# Matrix index notation and Einstein summation

Can I ask why these two expressions are not equal?

\begin{align}A_{ij}V^j&\ne V^kA_{ki}\\A_{ij}B^{ij}&\ne A^i{}_jB^j{}_i\end{align}

• In both cases, it's because matrices are not in general symmetric.
– J.G.
Apr 8, 2022 at 20:46

First notice that tensors with two upper or two lower indices are not matrices, in that they represent linear transformations; they represent bilinear transformations. Tensors representing matrices have one upper and lower index.

Now in the first expression, if the tensor $$A$$ was symmetric, so that $$A_{ij} = A_{ji}$$, we would have:

$$A_{ij} V^j = A_{ji} V^j = V^j A_{ji} = V^k A_{ki}$$

Where in the last step we relabelled.

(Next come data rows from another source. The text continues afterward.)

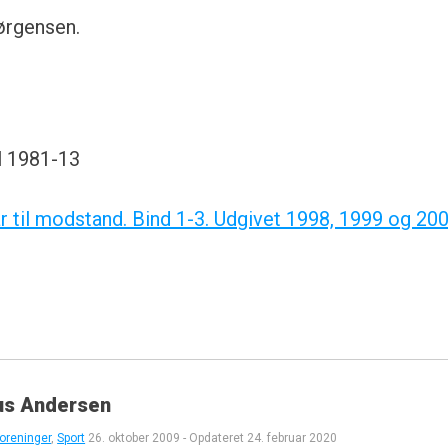
Jørgensen.
l 1981-13
r til modstand. Bind 1-3. Udgivet 1998, 1999 og 20
us Andersen
oreninger
,
Sport
26. oktober 2009
-
Opdateret
24. februar 2020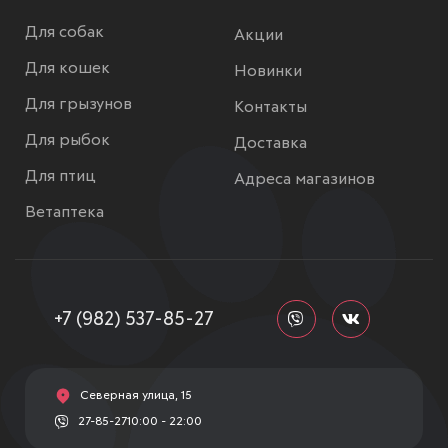
Для собак
Акции
Для кошек
Новинки
Для грызунов
Контакты
Для рыбок
Доставка
Для птиц
Адреса магазинов
Ветаптека
+7 (982) 537-85-27
Северная улица, 15
27-85-27
10:00 - 22:00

Thus, in general, it is when the tensor is not symmetric that the two expressions are unequal.

Likewise if the tensor $$B$$ is symmetric, then we get:

$$A_{ij}B^{ij} = A_{ij} B^{ji} = A^i{}_j B^j{}_i$$

Hence, again in general, it is when either tensor $$A$$ or $$B$$ are not symmetric that the two expressions are unequal.